Leonardo e Bruno, não, não são um duo de música sertaneja embora, talvez num futuro próximo esse género musical possa ter um espaço na música que fazem. São irmãos, na vida como na música, e dão corpo ao projecto Octa Push. Língua é o seu último álbum, disco onde procuram fazer a ponte, em jeito de celebração, com os PALOP onde, como não poderia deixar de ser, Zeca Afonso tem um papel importante. Das tentativas frustradas de Baluba a um Oito que lhes deu o “calo” suficiente para empreenderem Língua, os Octa Push levam-nos pelo caminho que da ideia conduziu à luz efectiva com que marcam o ano de 2016 no panorama musical português. Não pretendem contruir manifestos contra a xenofobia mas “atiram a matar” quando o assunto é Trump; não são os Buraka porque são diferentes e respeitam a diferença; ainda não são Futuro porque há um álbum para levar a passear pelas estradas deste mundo mas há um Futuro à sua espera em cada lomba de estrada ultrapassada. Eles vão andar por aí mas, antes, estão por aqui.
Primeira pergunta, a pergunta que se impõe: os Octa Push não são apenas uma desculpa criativa para poderem andar “à porrada” sem parecerem muito infantis, isto é: podem invocar divergências criativas para as desavenças...

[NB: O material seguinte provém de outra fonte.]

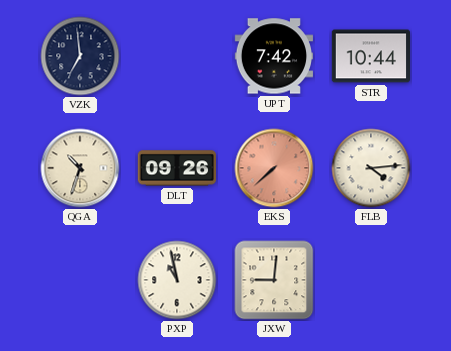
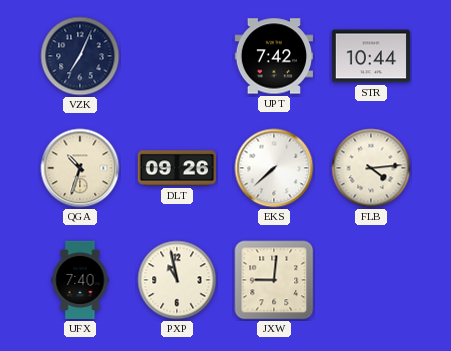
VZK: 6:59 -> 7:04
EKS dial: salmon -> white
UFX: none -> 7:40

Bruno: Acaba por ser mais o oposto, isto é, as desavenças acabam por invocar divergências criativas. Às vezes temos discussões normais de irmãos e isso acaba por influenciar negativamente o processo criativo, as discussões familiares já mataram algumas boas ideias, tal como a ultima fatia de bolo de chocolate que um acabou por comer do outro.

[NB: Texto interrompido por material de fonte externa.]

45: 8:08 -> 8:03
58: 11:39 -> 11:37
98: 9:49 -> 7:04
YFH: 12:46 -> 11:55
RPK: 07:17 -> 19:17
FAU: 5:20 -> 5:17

Começaram individualmente e, entretanto, decidem juntar-se como Octa Push. O que vos levou a recriarem-se enquanto duo? Razões afectivas/criativas? Qual foi o impulso?

BrunoComeçamos por fazer som individualmente que levávamos, em CD-R, a umas noites no Mini Mercado organizadas por uns amigos nossos, Roka e Mr Stephens (do colectivo Conspira e da Iberian Records). Numa dessas noitadas, desafiaram-nos a juntar forças. Certo dia marcaram-nos uma data no Porto Rio e tivemos que arranjar um nome e um live-act. A coisa correu bem, e depois foi tudo acontecendo muito rápido. Por exemplo, um ano depois estávamos a tocar no Fabric ou no Sonar em Barcelona para milhares de pessoas e a editarmos em editoras que curtíamos como a Soul Jazz.

Boas ideias irremediavelmente mortas?

Bruno

Quando estamos no estúdio temos a preocupação em gravar todas as versões que vamos fazendo. Já nos calhou termos ido revisitar algumas dessas versões descartadas e repararmos que tinham bastante potencial. A partir de aí acabam por surgir ideias novas que por vezes, no processo, seguem um caminho diferente do inicial.

Com tudo a acontecer tão rápido conseguiram transportar tudo o que queriam para Oito?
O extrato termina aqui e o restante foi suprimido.